On April 24, 2013, the  Iowa Court of Appeals upheld a $32.8 million jury verdict against Cooper Tire & Rubber Co. Cooper has since chosen to appeal the decision.

The lawsuit centered around a tire tread separation accident that killed one person and injured several others. Following the appellate court's decision, Cooper filed an Application for Further Review in the Supreme Court of Iowa on May 13.

"Cooper strongly disagrees with the Court of Appeals decision, and continues to aggressively defend our position," says Michelle Rehbein, media relations manager.

The ruling affirmed a 2010 jury verdict issued in Iowa’s Polk County District Court that found Cooper Tire responsible for the Sept. 17, 2007, fatal rollover crash involving a group of employees from a local meatpacking plant who were carpooling in a van to work.

According to a press release from Androvett Legal Media and Marketing, the crash on Highway 65 between Des Moines and Marshalltown claimed the life of one passenger, paralyzed another, and severely injured four others.

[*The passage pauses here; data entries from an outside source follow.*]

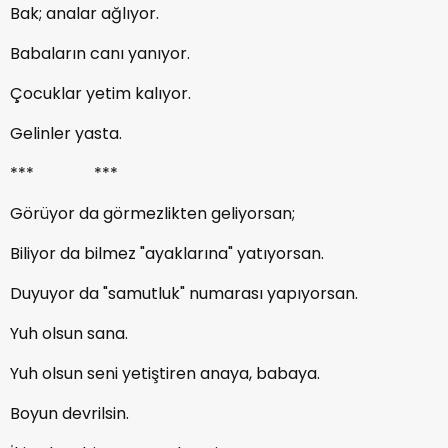
Bak; analar ağlıyor.
Babaların canı yanıyor.
Çocuklar yetim kalıyor.
Gelinler yasta.
*** ***
Görüyor da görmezlikten geliyorsan;
Biliyor da bilmez "ayaklarına" yatıyorsan.
Duyuyor da "samutluk" numarası yapıyorsan.
Yuh olsun sana.
Yuh olsun seni yetiştiren anaya, babaya.
Boyun devrilsin.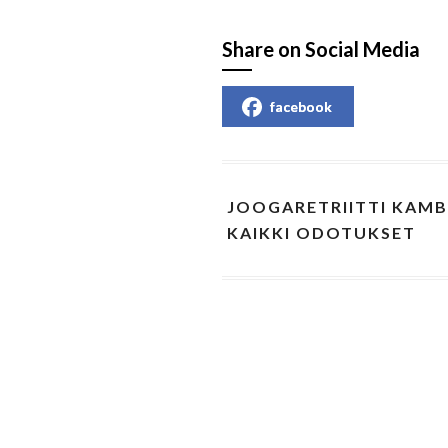
Share on Social Media
facebook
JOOGARETRIITTI KAMB
KAIKKI ODOTUKSET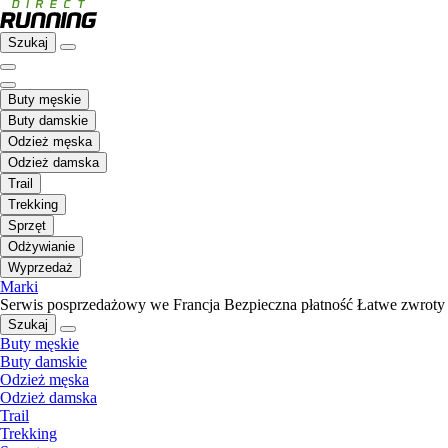
Szukaj
Buty męskie
Buty damskie
Odzież męska
Odzież damska
Trail
Trekking
Sprzęt
Odżywianie
Wyprzedaż
Marki
Serwis posprzedażowy we Francja
Bezpieczna płatność
Łatwe zwroty
Szukaj
Buty męskie
Buty damskie
Odzież męska
Odzież damska
Trail
Trekking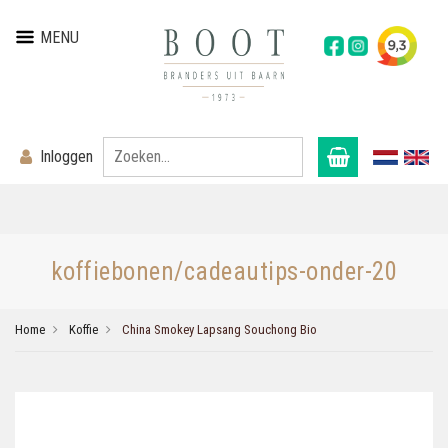
MENU
Inloggen
koffiebonen/cadeautips-onder-20
Home
Koffie
China Smokey Lapsang Souchong Bio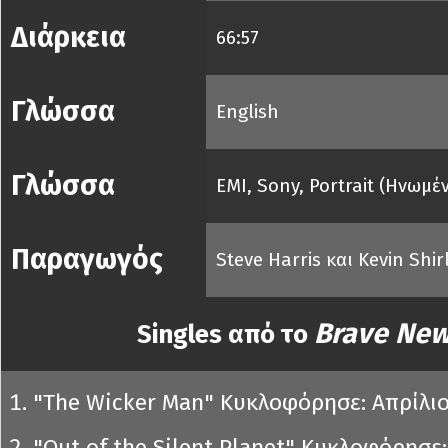
Διάρκεια
66:57
Γλώσσα
English
Γλώσσα
EMI, Sony, Portrait (Ηνωμέ
Παραγωγός
Steve Harris και Kevin Shir
Brave New
Singles από το
"The Wicker Man" Κυκλοφόρησε: Απρίλι
"Out of the Silent Planet" Κυκλοφόρησε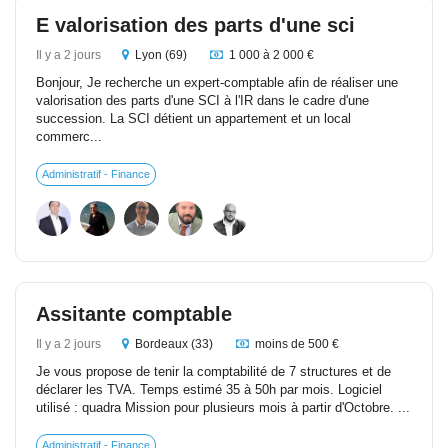
E valorisation des parts d'une sci
Il y a 2 jours
Lyon (69)
1 000 à 2 000 €
Bonjour, Je recherche un expert-comptable afin de réaliser une
valorisation des parts d'une SCI à l'IR dans le cadre d'une
succession. La SCI détient un appartement et un local
commerc...
Administratif - Finance
Assitante comptable
Il y a 2 jours
Bordeaux (33)
moins de 500 €
Je vous propose de tenir la comptabilité de 7 structures et de
déclarer les TVA. Temps estimé 35 à 50h par mois. Logiciel
utilisé : quadra Mission pour plusieurs mois à partir d'Octobre. ...
Administratif - Finance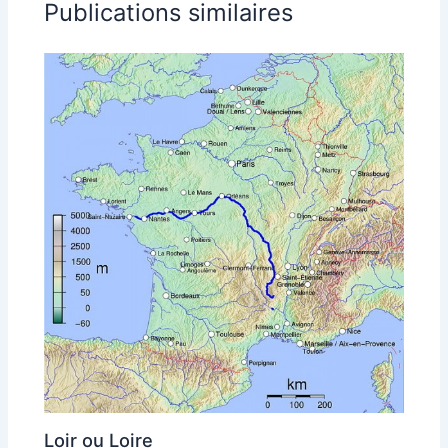
Publications similaires
Loir ou Loire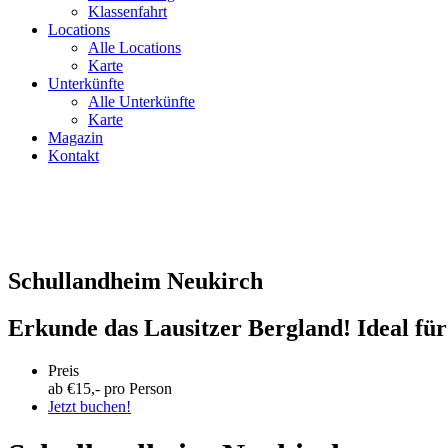
Klassenfahrt
Locations
Alle Locations
Karte
Unterkünfte
Alle Unterkünfte
Karte
Magazin
Kontakt
Schullandheim Neukirch
Erkunde das Lausitzer Bergland! Ideal fü
Preis
ab €
15
,- pro Person
Jetzt buchen!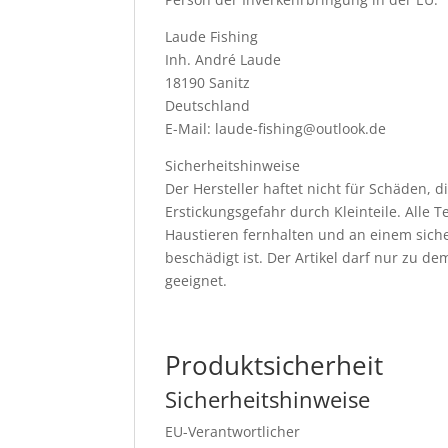
Laude Fishing
Inh. André Laude
18190 Sanitz
Deutschland
E-Mail: laude-fishing@outlook.de
Sicherheitshinweise
Der Hersteller haftet nicht für Schäden
Erstickungsgefahr durch Kleinteile. Alle
Haustieren fernhalten und an einem sich
beschädigt ist. Der Artikel darf nur zu
geeignet.
Produktsicherheit
Sicherheitshinweise
EU-Verantwortlicher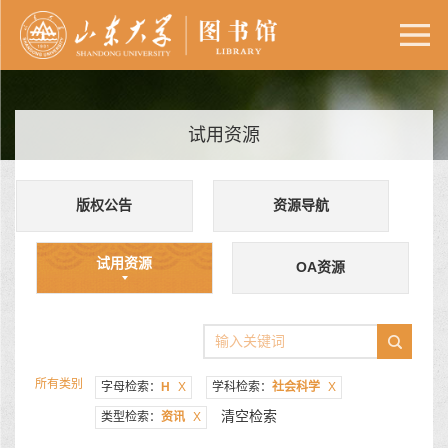
试用资源
版权公告
资源导航
试用资源
OA资源
所有类别
字母检索：
H
X
学科检索：
社会科学
X
清空检索
类型检索：
资讯
X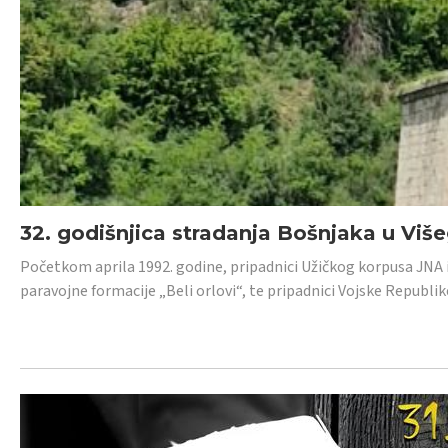
32. godišnjica stradanja Bošnjaka u Viš
Početkom aprila 1992. godine, pripadnici Užičkog korpusa JNA iz 
paravojne formacije „Beli orlovi“, te pripadnici Vojske Republik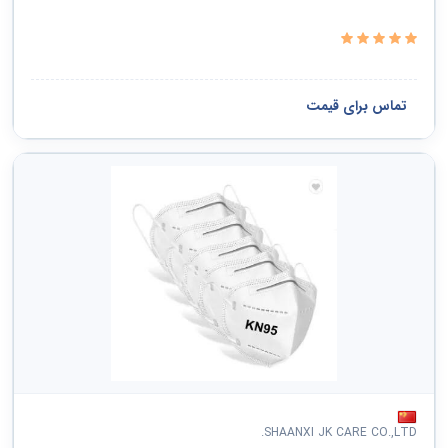
تماس برای قیمت
SHAANXI JK CARE CO.,LTD.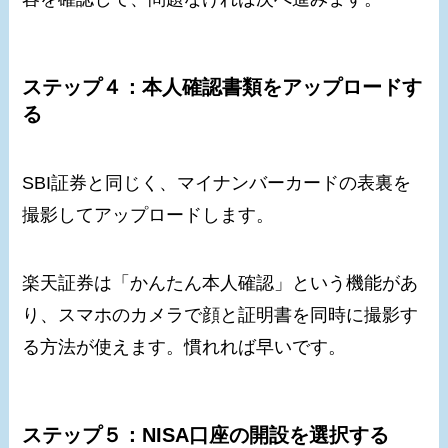
ステップ４：本人確認書類をアップロードす
る
SBI証券と同じく、マイナンバーカードの表裏を
撮影してアップロードします。
楽天証券は「かんたん本人確認」という機能があ
り、スマホのカメラで顔と証明書を同時に撮影す
る方法が使えます。慣れれば早いです。
ステップ５：NISA口座の開設を選択する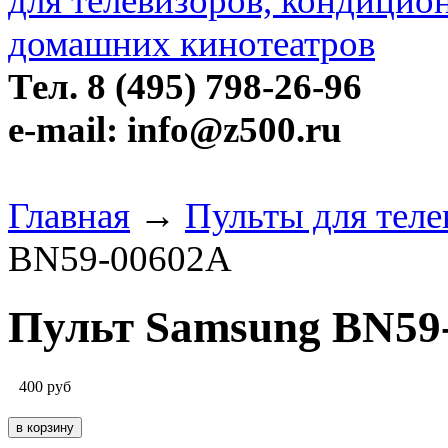
Тел. 8 (495) 798-26-96
e-mail: info@z500.ru
Главная
→
Пульты для тел
BN59-00602A
Пульт Samsung BN59
400
руб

The Houston trial law firm Farrar & Ball LLP served as lead counsel for the six passengers and their families.

"Trial evidence showed that the rollover crash resulted from a tire defect that caused a catastrophic tread separation of the van’s left rear tire," said the release. "The victims’ attorneys also told jurors how Cooper Tire executives knew that an updated tire design would be safer, but delayed necessary changes in order to save money. The trial court jury found that Cooper Tire defectively designed and manufactured the Cooper Lifeliner Classic II tire."

The jury verdict breaks down as follows: $31.3 million in actual damages and $1.5 million in punitive damages.